+++ Input for this task +++
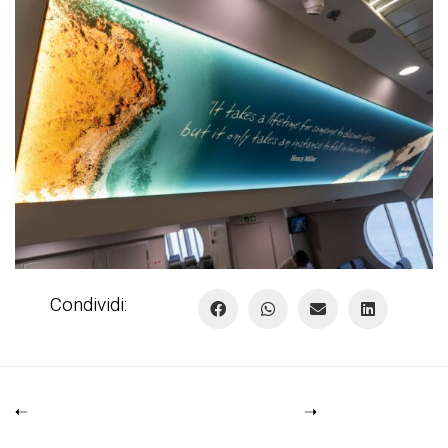
Condividi:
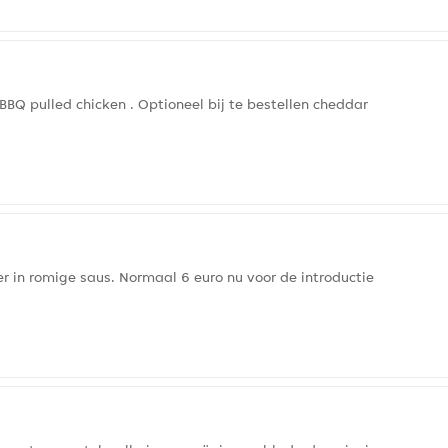
BBQ pulled chicken . Optioneel bij te bestellen cheddar
er in romige saus. Normaal 6 euro nu voor de introductie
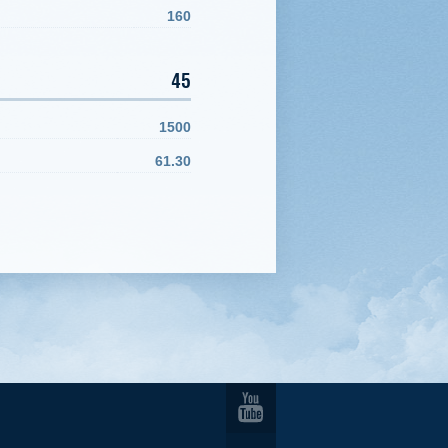
160
45
1500
61.30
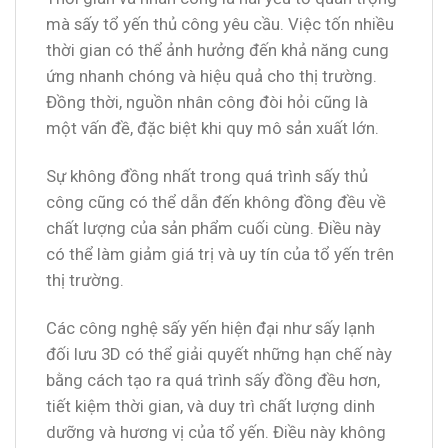
mà sấy tổ yến thủ công yêu cầu. Việc tốn nhiều
thời gian có thể ảnh hưởng đến khả năng cung
ứng nhanh chóng và hiệu quả cho thị trường.
Đồng thời, nguồn nhân công đòi hỏi cũng là
một vấn đề, đặc biệt khi quy mô sản xuất lớn.
Sự không đồng nhất trong quá trình sấy thủ
công cũng có thể dẫn đến không đồng đều về
chất lượng của sản phẩm cuối cùng. Điều này
có thể làm giảm giá trị và uy tín của tổ yến trên
thị trường.
Các công nghệ sấy yến hiện đại như sấy lạnh
đối lưu 3D có thể giải quyết những hạn chế này
bằng cách tạo ra quá trình sấy đồng đều hơn,
tiết kiệm thời gian, và duy trì chất lượng dinh
dưỡng và hương vị của tổ yến. Điều này không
+++
Provide the lines again, unchanged, from where the data above begins through the line containing "bằng cách tạo", both ends included, omitting pictures and adding nothing.

Condividi:
BBQ pulled chicken . Optioneel bij te bestellen cheddar
er in romige saus. Normaal 6 euro nu voor de introductie
160
45
1500
61.30
mà sấy tổ yến thủ công yêu cầu. Việc tốn nhiều
thời gian có thể ảnh hưởng đến khả năng cung
ứng nhanh chóng và hiệu quả cho thị trường.
Đồng thời, nguồn nhân công đòi hỏi cũng là
một vấn đề, đặc biệt khi quy mô sản xuất lớn.
Sự không đồng nhất trong quá trình sấy thủ
công cũng có thể dẫn đến không đồng đều về
chất lượng của sản phẩm cuối cùng. Điều này
có thể làm giảm giá trị và uy tín của tổ yến trên
thị trường.
Các công nghệ sấy yến hiện đại như sấy lạnh
đối lưu 3D có thể giải quyết những hạn chế này
bằng cách tạo ra quá trình sấy đồng đều hơn,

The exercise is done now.